Saturday, March 21, 2009

Commentary by Marcus Winters - School funding doesn't add up



The following piece appeared in the Washington Times. Marcus Winters has worked on a number of pieces with Jay P. Greene the author of Education Myths: What Special-Interest Groups Want You to Believe About our Schools—and Why It Isn’t So

Cathy



WINTERS: School funding doesn't add up
Marcus Winters
Friday, March 20, 2009

COMMENTARY:

Though $53.6 billion in "stabilization" funds has dramatically softened the blow, several states and public school districts still need to cut teacher payrolls to make ends meet.

California, for one, intends to cut about 20,000 teachers - about 6 percent of public school teachers in the state - of which 5,500 are in the struggling Los Angeles public schools. School districts in Arizona, Michigan, New Hampshire and other states are also planning layoffs. If the economy doesn't get better, all school systems will face even tougher circumstances when those federal supplements run out, a time not so far from now.

It's unfortunate that any teachers at all are losing their jobs for no other reason than the financial situation, but it's outrageous that the cuts will come without any thought given to which teachers would be least missed.

The powerful collective-bargaining agreements that govern teacher employment in just about every public school system in the United States leave little to no discretion to these systems in deciding which teachers should get the axe when times are tough. Public school layoffs occur by seniority. Teacher classroom success plays no role in determining who stays or who goes.

That's too bad for kids, because who teaches them makes an enormous difference in how much they learn. Empirical research finds that teacher quality is the single most important educational input within a school's control. The best estimates are that the difference in effectiveness between a good teacher and a bad one, judged in terms of student performance, is equivalent to a year's worth of academic work.

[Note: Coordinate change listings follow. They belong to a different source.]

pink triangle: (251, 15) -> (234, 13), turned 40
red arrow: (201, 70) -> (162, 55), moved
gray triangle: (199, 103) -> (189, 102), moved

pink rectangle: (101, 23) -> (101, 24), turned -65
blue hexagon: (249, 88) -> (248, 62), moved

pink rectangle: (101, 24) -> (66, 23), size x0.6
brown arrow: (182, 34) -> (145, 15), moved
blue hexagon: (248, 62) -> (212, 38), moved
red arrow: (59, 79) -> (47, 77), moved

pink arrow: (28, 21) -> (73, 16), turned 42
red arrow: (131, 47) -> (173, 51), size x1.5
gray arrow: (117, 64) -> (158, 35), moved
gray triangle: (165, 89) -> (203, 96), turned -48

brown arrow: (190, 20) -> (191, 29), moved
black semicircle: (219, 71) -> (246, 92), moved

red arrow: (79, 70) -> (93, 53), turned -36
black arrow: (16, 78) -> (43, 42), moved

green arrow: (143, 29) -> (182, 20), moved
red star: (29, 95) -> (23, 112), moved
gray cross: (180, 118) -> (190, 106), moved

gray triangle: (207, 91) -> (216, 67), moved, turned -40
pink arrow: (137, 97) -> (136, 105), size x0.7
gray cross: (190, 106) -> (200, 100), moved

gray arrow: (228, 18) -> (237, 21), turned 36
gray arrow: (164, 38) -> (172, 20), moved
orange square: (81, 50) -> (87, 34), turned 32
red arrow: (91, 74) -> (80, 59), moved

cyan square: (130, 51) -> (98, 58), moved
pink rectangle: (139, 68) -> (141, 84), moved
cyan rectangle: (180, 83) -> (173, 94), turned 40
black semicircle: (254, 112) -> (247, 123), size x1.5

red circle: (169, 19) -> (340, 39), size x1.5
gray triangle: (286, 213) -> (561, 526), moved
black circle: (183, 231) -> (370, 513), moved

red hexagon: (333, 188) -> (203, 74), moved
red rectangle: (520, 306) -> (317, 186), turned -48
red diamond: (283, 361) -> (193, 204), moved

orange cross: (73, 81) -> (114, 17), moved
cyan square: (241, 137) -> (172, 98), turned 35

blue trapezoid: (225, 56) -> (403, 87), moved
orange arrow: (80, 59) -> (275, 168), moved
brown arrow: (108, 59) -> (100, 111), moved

An even wider body of research shows that the number of years that a teacher has been employed in a classroom is simply unrelated to her ability to advance student proficiency. We now know that a teacher is at her worst her first year in the classroom, she gets a little better during the next two years, and she never really improves after that.

If there is no reason to believe that their experience makes them more effective, why does the public school system favor more senior teachers? Because it is designed for the adults who work in it, not the students it is supposed to serve. Teachers' unions plead that their members must be treated like their counterparts in the medical and legal professions, but they demand to be protected as if they worked on a factory floor and to be paid as uniformly.

Not even teachers unions' mouthpieces argue that classroom effectiveness is directly related to seniority. Instead, they say seniority is the only "fair" way to distribute layoffs because we don't have accurate ways of measuring teacher ability. But that's like saying we can't build entirely earthquake-proof homes so we may as well build them out of straw. No organization has a perfect measure of employee effectiveness. Therefore firms use a variety of tools to judge the quality of their workers. Public schools can and should do the same.

The unions get the most squeamish when standardized test scores of their students are used to assess teacher quality. It's true that test scores are imperfect measures of student proficiency. Even when researchers focus on "value-added" performance - that is, the gains that students make in a year, rather than their overall score, which is strongly influenced by factors outside of the school's or the teacher's control - they must grapple with a host of statistical issues. Consequently, it would be irresponsible to use test scores alone in making staffing cuts or allocating pay.

But test scores are certainly reliable enough to inform such decisions. While it is true some students might not make test-score gains for any number of reasons outside of a teacher's control, low standardized-test results can at least put up a warning flag.

Principals' observations are another underrated means of evaluating teacher quality. Recent research by Brian Jacob and Lars Lefgren finds that principals are in fact very good at identifying both the most effective and the least effective teachers, though understandably less good at ranking those closer to the average. The most reliable system, of course, would employ a combination of both qualitative and quantitative measures.

In his important speech on education policy the other day, President Obama challenged school systems to remove ineffective teachers from the classroom. But as California and other school systems are finding, they can't do that unless they dramatically change teachers' terms of employment. Doing so should in fact elevate the profession as a whole by protecting and rewarding its most shining examples.

Marcus Winters is a senior fellow at the Manhattan Institute.